## Problem requirements:
Reproduce the records that follow without alteration, apart from removing the pictures.

- Opening Delimiter -

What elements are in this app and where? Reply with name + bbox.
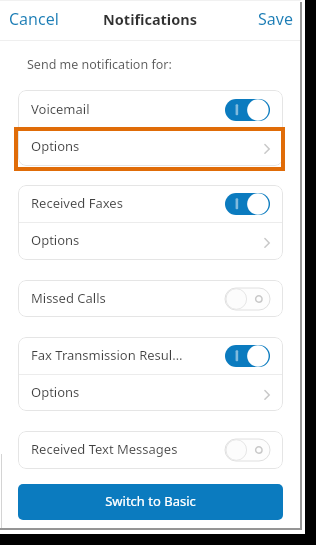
staticText: Cancel	[9, 8, 59, 30]
staticText: Missed Calls	[31, 289, 106, 307]
staticText: Voicemail	[31, 100, 90, 118]
button[interactable]: Off	[225, 439, 270, 461]
staticText: Options	[31, 383, 80, 401]
staticText: Options	[31, 231, 80, 249]
button[interactable]: Switch to Basic	[18, 484, 283, 520]
button[interactable]: Voicemail	[18, 91, 283, 128]
button[interactable]: Save	[257, 5, 294, 37]
button[interactable]: On	[225, 345, 270, 367]
button[interactable]: Missed Calls	[18, 281, 283, 316]
button[interactable]: Off	[225, 288, 270, 310]
button[interactable]: On	[225, 99, 270, 121]
staticText: Send me notification for:	[27, 56, 172, 73]
staticText: Fax Transmission Resul…	[31, 346, 183, 364]
staticText: Received Faxes	[31, 194, 123, 212]
staticText: Notifications	[103, 9, 197, 29]
button[interactable]: Received Text Messages	[18, 432, 283, 468]
button[interactable]: Options	[18, 375, 283, 411]
button[interactable]: On	[225, 193, 270, 215]
staticText: Switch to Basic	[105, 492, 196, 510]
button[interactable]: Options	[18, 129, 283, 165]
button[interactable]: Received Faxes	[18, 186, 283, 222]
staticText: Save	[258, 8, 293, 30]
staticText: Received Text Messages	[31, 440, 178, 458]
button[interactable]: Cancel	[8, 5, 60, 37]
button[interactable]: Options	[18, 223, 283, 259]
staticText: Options	[31, 137, 80, 155]
button[interactable]: Fax Transmission Resul…	[18, 338, 283, 374]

- Closing Delimiter -

## Exercise answer:
What elements are in this app and where? Reply with name + bbox.
staticText: Cancel	[9, 8, 59, 30]
staticText: Missed Calls	[31, 289, 106, 307]
staticText: Voicemail	[31, 100, 90, 118]
button[interactable]: Off	[225, 439, 270, 461]
staticText: Options	[31, 383, 80, 401]
staticText: Options	[31, 231, 80, 249]
button[interactable]: Switch to Basic	[18, 484, 283, 520]
button[interactable]: Voicemail	[18, 91, 283, 128]
button[interactable]: Save	[257, 5, 294, 37]
button[interactable]: On	[225, 345, 270, 367]
button[interactable]: Missed Calls	[18, 281, 283, 316]
button[interactable]: Off	[225, 288, 270, 310]
button[interactable]: On	[225, 99, 270, 121]
staticText: Send me notification for:	[27, 56, 172, 73]
staticText: Fax Transmission Resul…	[31, 346, 183, 364]
staticText: Received Faxes	[31, 194, 123, 212]
staticText: Notifications	[103, 9, 197, 29]
button[interactable]: Received Text Messages	[18, 432, 283, 468]
button[interactable]: Options	[18, 375, 283, 411]
button[interactable]: On	[225, 193, 270, 215]
staticText: Switch to Basic	[105, 492, 196, 510]
button[interactable]: Options	[18, 129, 283, 165]
button[interactable]: Received Faxes	[18, 186, 283, 222]
staticText: Save	[258, 8, 293, 30]
staticText: Received Text Messages	[31, 440, 178, 458]
button[interactable]: Cancel	[8, 5, 60, 37]
button[interactable]: Options	[18, 223, 283, 259]
staticText: Options	[31, 137, 80, 155]
button[interactable]: Fax Transmission Resul…	[18, 338, 283, 374]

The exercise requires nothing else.